A doença pode ser transmitida:
  • de forma direta: através das secreções das vias respiratórias de uma pessoa contaminada ao falar, espirrar, ou tossir; ou
  • de forma indireta: por meio das mãos que, após contato com superfície recentemente contaminadas por secreções respiratórias de um indivíduo infectado, podem carrear o agente infeccioso diretamente para a boca, nariz e olhos.
Um indivíduo infectado pode transmitir o vírus desde dois dias antes até cinco dias após o início dos sintomas.
A transmissão direta entre humanos é a mais comum, mas já foi documentada a transmissão direta do vírus de aves e suínos para o homem (caso da Influenza/ Gripe Aviária).

Tratamento:
No estágio agudo da doença, repouso e uma boa hidratação são as principais recomendações.

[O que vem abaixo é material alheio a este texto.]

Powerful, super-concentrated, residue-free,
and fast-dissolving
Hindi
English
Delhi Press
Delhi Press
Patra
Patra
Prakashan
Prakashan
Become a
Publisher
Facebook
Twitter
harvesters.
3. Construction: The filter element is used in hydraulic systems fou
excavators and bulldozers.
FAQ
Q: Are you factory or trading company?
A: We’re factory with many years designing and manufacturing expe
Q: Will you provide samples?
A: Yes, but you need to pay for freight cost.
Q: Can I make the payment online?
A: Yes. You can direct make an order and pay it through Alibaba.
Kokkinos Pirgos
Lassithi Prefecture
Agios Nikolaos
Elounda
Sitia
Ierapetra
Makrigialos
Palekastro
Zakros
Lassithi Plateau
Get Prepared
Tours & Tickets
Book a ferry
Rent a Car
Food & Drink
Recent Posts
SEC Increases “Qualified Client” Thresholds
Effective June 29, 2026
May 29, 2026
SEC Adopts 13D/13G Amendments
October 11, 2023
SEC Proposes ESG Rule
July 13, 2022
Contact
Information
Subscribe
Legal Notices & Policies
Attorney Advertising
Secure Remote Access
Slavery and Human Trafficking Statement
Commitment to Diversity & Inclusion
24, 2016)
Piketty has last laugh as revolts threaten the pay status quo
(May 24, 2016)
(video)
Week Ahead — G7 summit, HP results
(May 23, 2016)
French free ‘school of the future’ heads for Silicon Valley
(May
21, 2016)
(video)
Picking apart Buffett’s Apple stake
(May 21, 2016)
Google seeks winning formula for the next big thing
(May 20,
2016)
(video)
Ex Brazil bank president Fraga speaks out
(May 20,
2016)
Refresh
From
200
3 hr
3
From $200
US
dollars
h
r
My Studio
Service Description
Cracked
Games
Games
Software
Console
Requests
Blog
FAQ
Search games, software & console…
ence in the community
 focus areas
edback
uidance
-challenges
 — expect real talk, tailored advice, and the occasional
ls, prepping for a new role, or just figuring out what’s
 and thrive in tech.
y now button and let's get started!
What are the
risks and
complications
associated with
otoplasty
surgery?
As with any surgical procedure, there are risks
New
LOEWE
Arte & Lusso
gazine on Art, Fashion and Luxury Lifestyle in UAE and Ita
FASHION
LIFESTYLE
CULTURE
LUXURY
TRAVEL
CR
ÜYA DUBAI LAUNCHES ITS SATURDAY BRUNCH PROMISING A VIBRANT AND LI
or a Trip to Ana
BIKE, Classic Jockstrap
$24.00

Os medicamentos antitérmicos podem ser utilizados, lembrando-se de evitar o uso de ácido acetil salicílico nas crianças. Medidas de suporte intensivo serão necessárias em caso de complicações severas nos pulmões, a fim de evitar possíveis casos de pneumonia.

Como medida geral de prevenção e controle de doenças de transmissão respiratória, recomenda-se:
  • higiene das mãos com água e sabão (depois de tossir ou espirrar; depois de usar o banheiro, antes de comer, antes de tocar os olhos, boca e nariz);
  • evitar tocar os olhos, nariz ou boca após contato com superfícies;
  • usar lenço de papel descartável;
  • proteger com lenços a boca e nariz ao tossir ou espirrar, para evitar disseminação de aerossóis;
  • orientar para que o doente evite sair de casa enquanto estiver em períodode transmissão da doença (até 5 cinco dias após o início dos sintomas);
  • evitar aglomerações e ambientes fechados (deve-se manter os ambientes ventilados);
  • é importante que o ambiente doméstico seja arejado e receba a luz solar, pois estas medidas ajudam a eliminar os possíveis agentes das infecções respiratórias;
  • restrição do ambiente de trabalho para evitar disseminação;
  • hábitos saudáveis, como alimentação balanceada, ingestão de líquidos e atividade física.

Todos esses cuidados são importantes para quaisquer doenças transmitidas por via respiratória e nas quais a porta de entrada no organismo sejam as vias aéreas e as mucosas.